Which state loses less quantum information between Greenberger-Horne-Zeilinger (GHZ) and $W$ states when they are prepared for two-party quantum teleportation through a noisy channel? We address this issue by solving analytically a master equation in the Lindblad form with introducing the noisy channels that cause the quantum channels to be mixed states.

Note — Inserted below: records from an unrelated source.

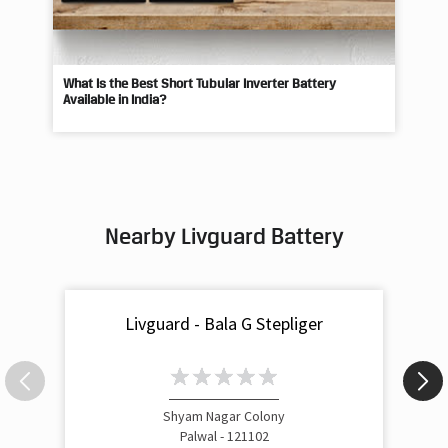
What Is the Best Short Tubular Inverter Battery
Livg
Available in India?
Best
Nearby Livguard Battery
Livguard - Bala G Stepliger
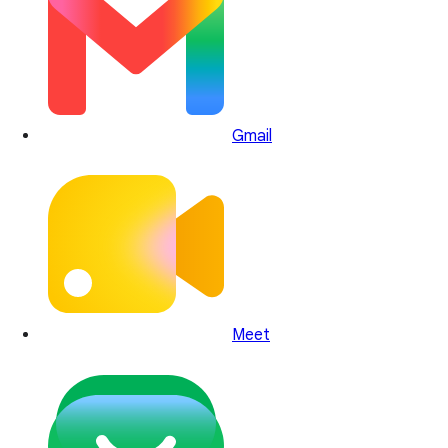
Gmail
Meet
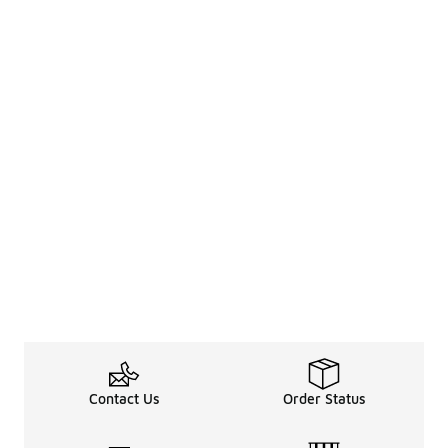
Contact Us
Order Status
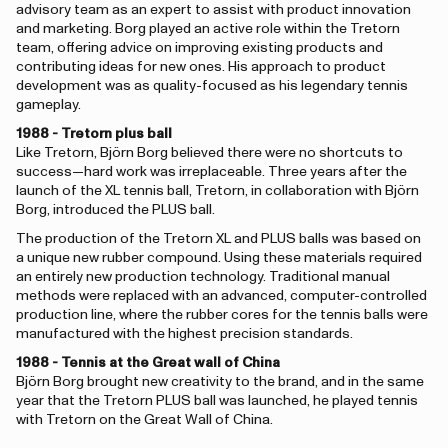
advisory team as an expert to assist with product innovation
and marketing. Borg played an active role within the Tretorn
team, offering advice on improving existing products and
contributing ideas for new ones. His approach to product
development was as quality-focused as his legendary tennis
gameplay.
1988 - Tretorn plus ball
Like Tretorn, Björn Borg believed there were no shortcuts to
success—hard work was irreplaceable. Three years after the
launch of the XL tennis ball, Tretorn, in collaboration with Björn
Borg, introduced the PLUS ball.
The production of the Tretorn XL and PLUS balls was based on
a unique new rubber compound. Using these materials required
an entirely new production technology. Traditional manual
methods were replaced with an advanced, computer-controlled
production line, where the rubber cores for the tennis balls were
manufactured with the highest precision standards.
1988 - Tennis at the Great wall of China
Björn Borg brought new creativity to the brand, and in the same
year that the Tretorn PLUS ball was launched, he played tennis
with Tretorn on the Great Wall of China.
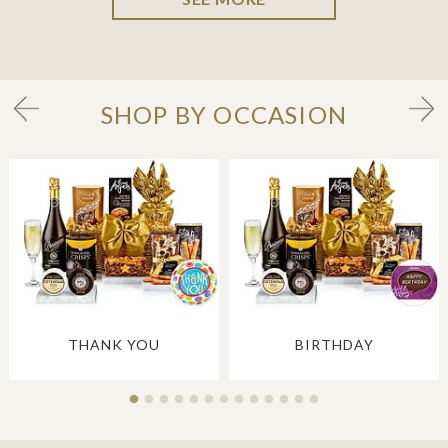
SHOP BY OCCASION
THANK YOU
BIRTHDAY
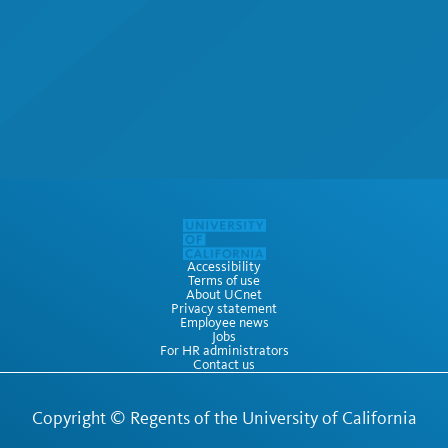
Accessibility
Terms of use
About UCnet
Privacy statement
Employee news
Jobs
For HR administrators
Contact us
Copyright ©
Regents of the University of California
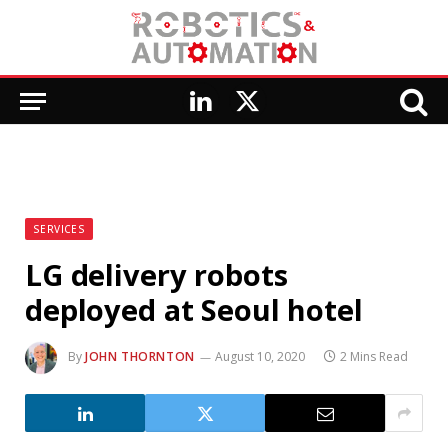
LinkedIn
X
(Twitter)
SERVICES
LG delivery robots
deployed at Seoul hotel
By
JOHN THORNTON
August 10, 2020
2 Mins Read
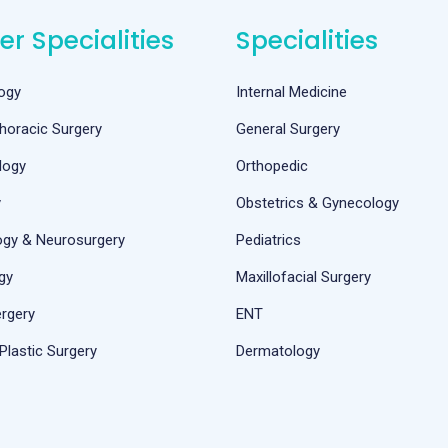
er Specialities
Specialities
ogy
Internal Medicine
horacic Surgery
General Surgery
logy
Orthopedic
y
Obstetrics & Gynecology
ogy & Neurosurgery
Pediatrics
gy
Maxillofacial Surgery
rgery
ENT
Plastic Surgery
Dermatology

It is found that the answer to this question is dependent on the type of noisy channel. If, for example, the noisy channel is $({L}_{2,x},{L}_{3,x},{L}_{4,x})$ type, where the $L$'s denote the Lindblad operators, the GHZ state is always more robust than the $W$ state, i.e., the GHZ state preserves more quantum information. In, however, the $({L}_{2,y},{L}_{3,y},{L}_{4,y})$-type channel the situation becomes completely reversed. In the $({L}_{2,z},{L}_{3,z},{L}_{4,z})$-type channel, the $W$ state is more robust than the GHZ state when the noisy parameter $(\ensuremath{\kappa})$ is comparatively small while the GHZ state becomes more robust when $\ensuremath{\kappa}$ is large. In isotropic noisy channel we found that both states preserve an equal amount of quantum information. A relation between the average fidelity and entanglement for the mixed state quantum channels are discussed.